Festspielhaus, 20 août 2023

Parmi les reprises de l’été 2023, à Bayreuth, la plus alléchante était, très certainement, celle de Tannhäuser. D’abord, pour les débuts au Festspielhaus de Nathalie Stutzmann. Ensuite, pour une distribution en grande partie renouvelée, par rapport à la création de la production, en 2019 (voir O. M. n° 154 p. 30 d’octobre).

La cheffe française, disons-le d’emblée, nous a ébloui par sa maîtrise de l’acoustique si particulière de la salle et par sa manière de ne faire qu’un avec l’orchestre maison.

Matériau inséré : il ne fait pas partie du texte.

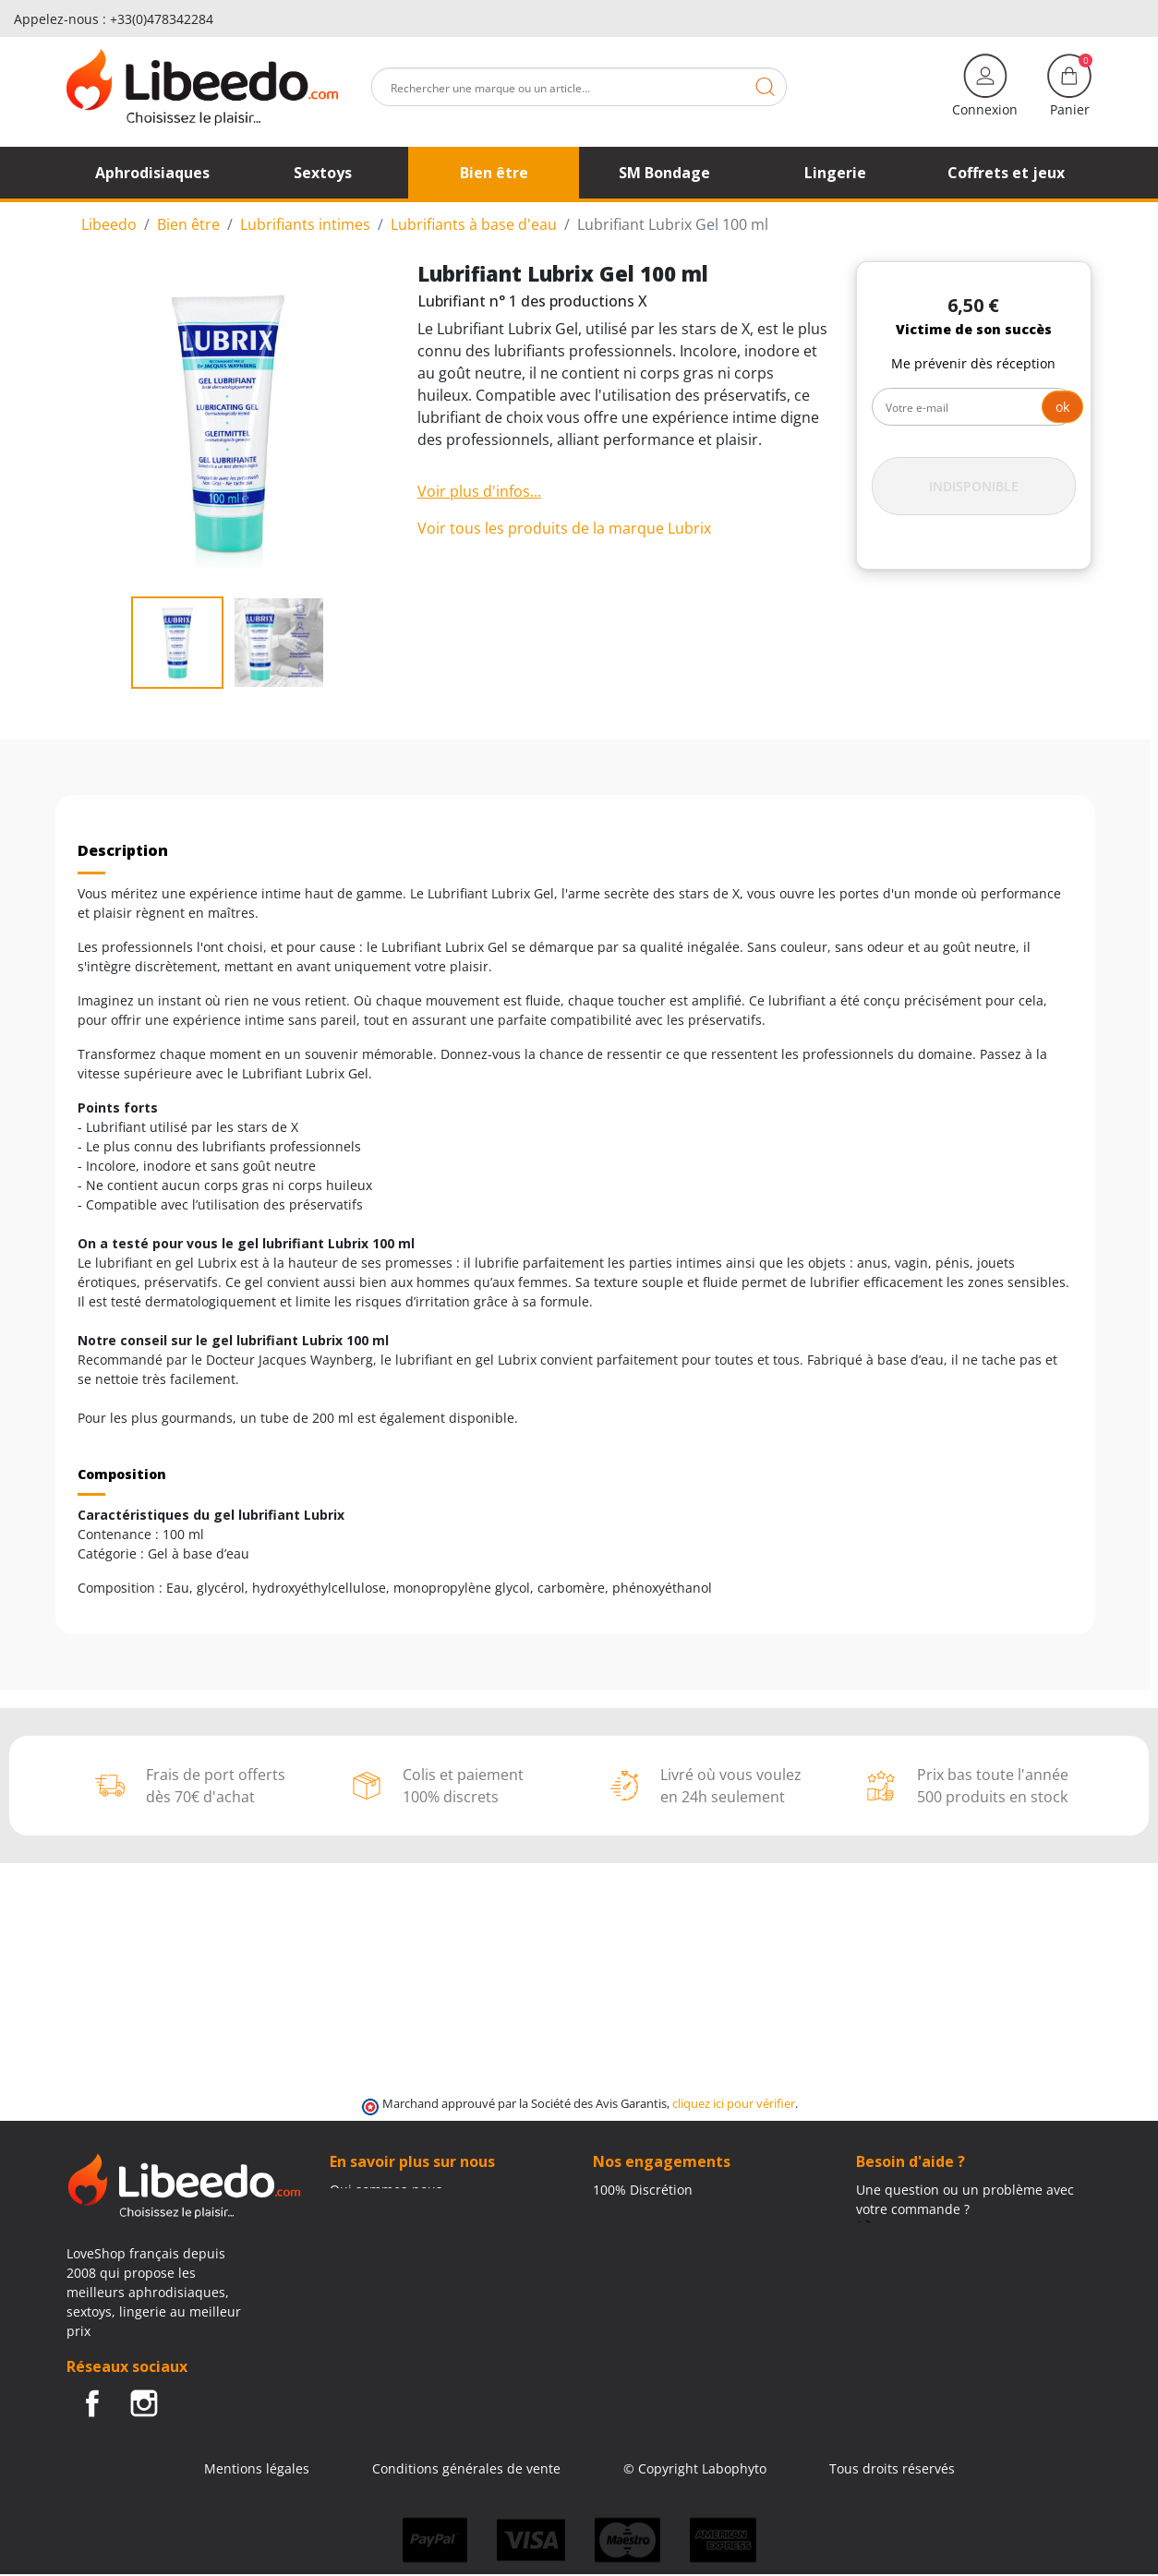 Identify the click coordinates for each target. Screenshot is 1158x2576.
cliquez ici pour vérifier (733, 2104)
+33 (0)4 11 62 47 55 (930, 2228)
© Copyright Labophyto (694, 2468)
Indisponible (974, 486)
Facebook (92, 2403)
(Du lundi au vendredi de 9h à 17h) (964, 2248)
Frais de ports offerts (657, 2228)
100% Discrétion (643, 2189)
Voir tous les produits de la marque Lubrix (564, 528)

Deuxième femme, dans l’histoire du Festival, à descendre dans la fosse (après Oksana Lyniv dans Der fliegende Holländer, depuis 2021), Nathalie Stutzmann impose une lecture éblouissante de sensualité et de justesse, dans les tempi comme dans les équilibres sonores.

Dès la célébrissime Ouverture, le spectateur est happé par un récit d’une cohérence implacable, qui culmine, à notre avis, dans le grand concertato du deuxième acte (« Ein Engel stieg aus lichtem Äther »), conduit avec un sens du suspens insoutenable. Les ovations qui l’accueillent aux saluts (c’est elle qui en recueille le plus !) sont plus que largement méritées.

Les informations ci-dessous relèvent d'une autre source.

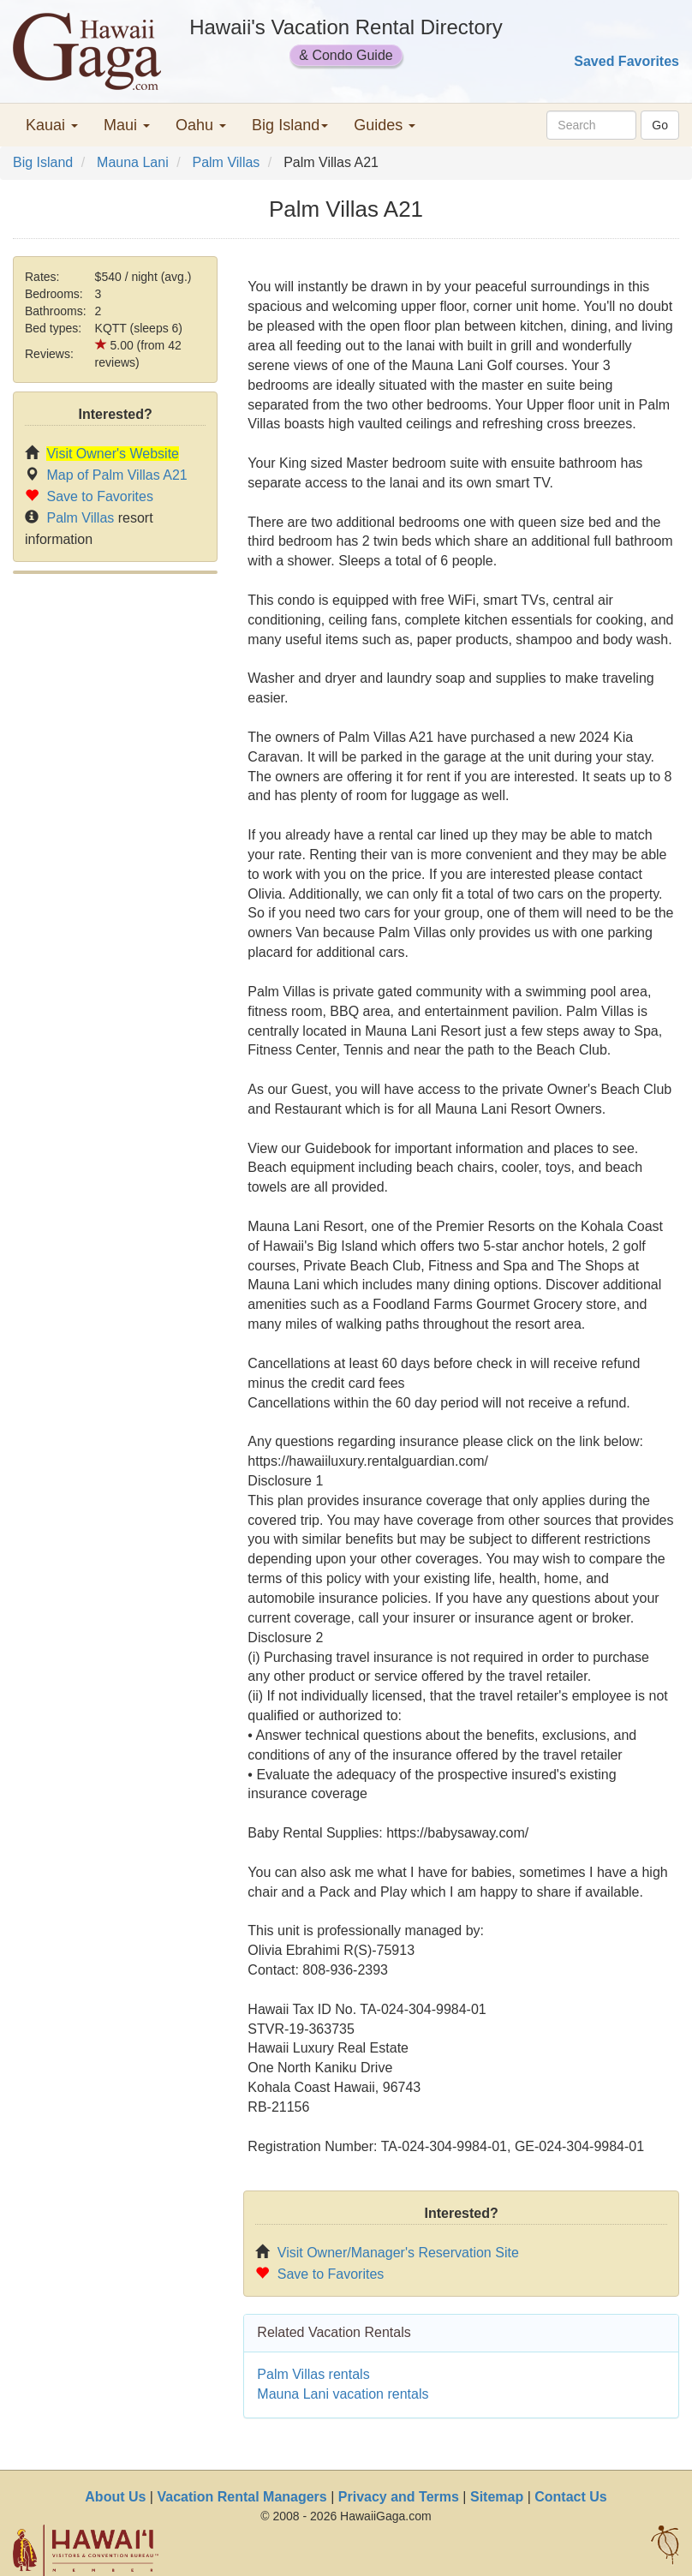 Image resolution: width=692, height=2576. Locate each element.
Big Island (43, 162)
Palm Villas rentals (313, 2374)
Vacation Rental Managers (241, 2496)
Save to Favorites (99, 496)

De la distribution d’origine, il ne reste que Markus Eiche, Wolfram à la voix plus sèche qu’en 2019, mais musicien toujours souverain, et Jorge Rodriguez-Norton, excellent Heinrich. Au sein des nouveaux chevaliers, se détache le remarquable ténor sud-africain Siyabonga Maqungo, membre de la troupe du Staatsoper Unter den Linden de Berlin, dont le timbre charmeur et l’émission haut placée illuminent les ensembles. Si Günther Groissböck est un Landgrave aussi somptueux que Stephen Milling, Ekaterina Gubanova, en Venus, s’avère vocalement préférable à Elena Zhidkova, sans la faire oublier sur le plan scénique.

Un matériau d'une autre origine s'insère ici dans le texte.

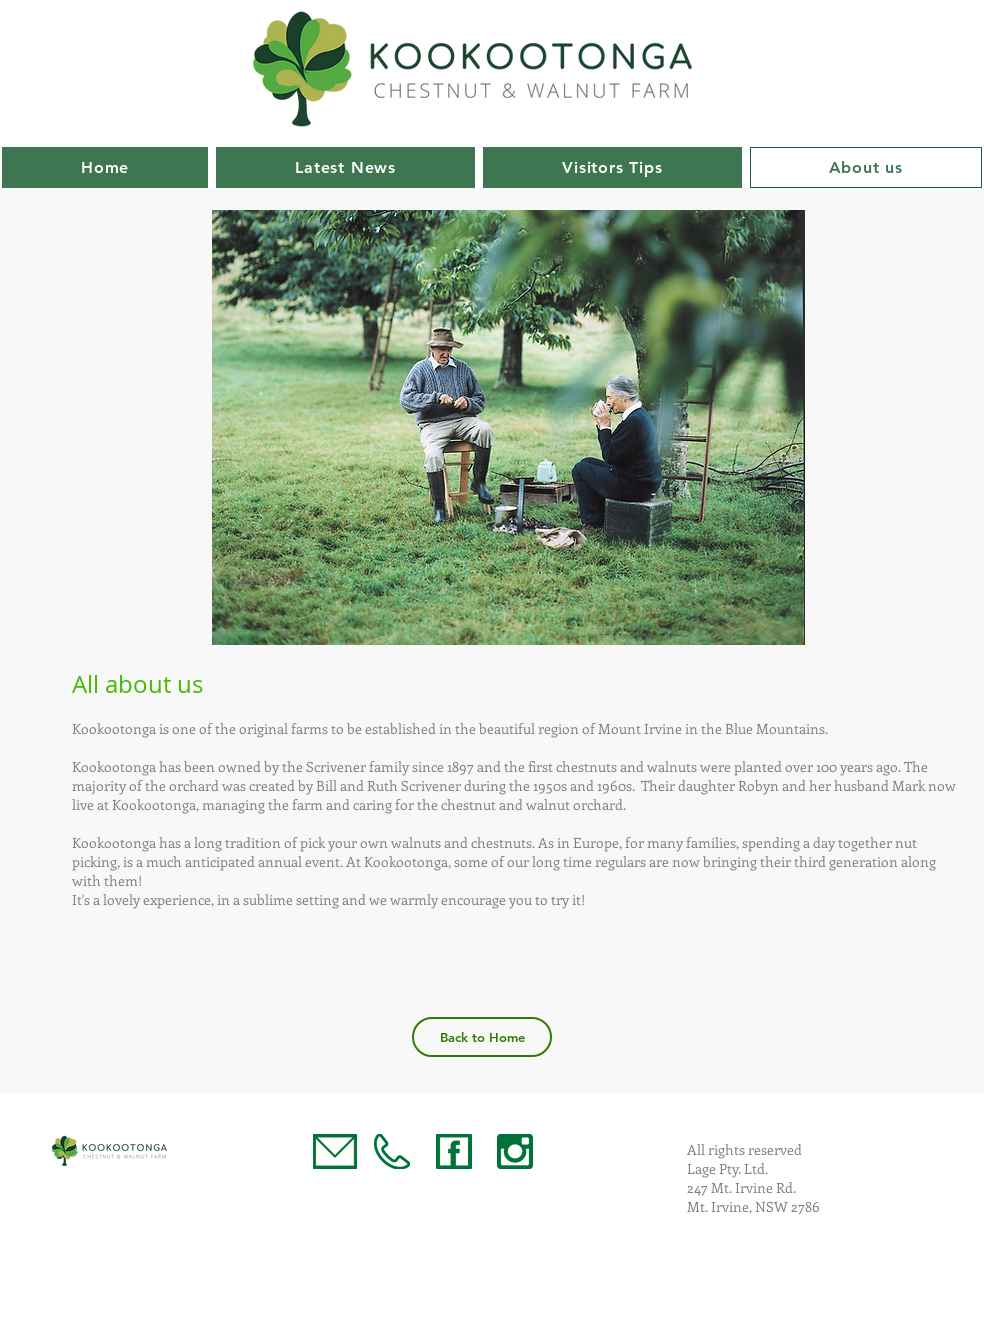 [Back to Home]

Les deux sensations de la soirée restent Elisabeth Teige et Klaus Florian Vogt. Assumant la difficile succession de sa compatriote Lise Davidsen, en Elisabeth, la soprano norvégienne (également à l’affiche de Der fliegende Holländer et Die Walküre, cet été !), une fois stabilisé un vibrato trop prononcé, à l’attaque de « Dich, teure Halle », impressionne par la richesse et la puissance de l’instrument. Se jouant des obstacles avec une facilité déconcertante, notamment dans l’aigu, aussi glorieux dans le piano que le forte, elle démontre de merveilleuses capacités d’émotion dans la prière « Allmächt’ge Jungfrau ».

Le ténor allemand, enfin, passé la surprise d’entendre une voix aussi claire et haut placée dans le rôle-titre, cloue le spectateur dans son siège. Car, chez lui, clarté n’est pas synonyme de légèreté, bien au contraire. Solide, stable et endurant comme le roc, son Tannhäuser lance des « Erbarm dich mein ! » aussi déchirants que ceux de Wolfgang Windgassen jadis, à la fin du II, avant de délivrer un III de bout en bout bouleversant. L’acteur s’est, de surcroît, admirablement intégré dans une production construite autour de Stephen Gould, pour un résultat absolument renversant.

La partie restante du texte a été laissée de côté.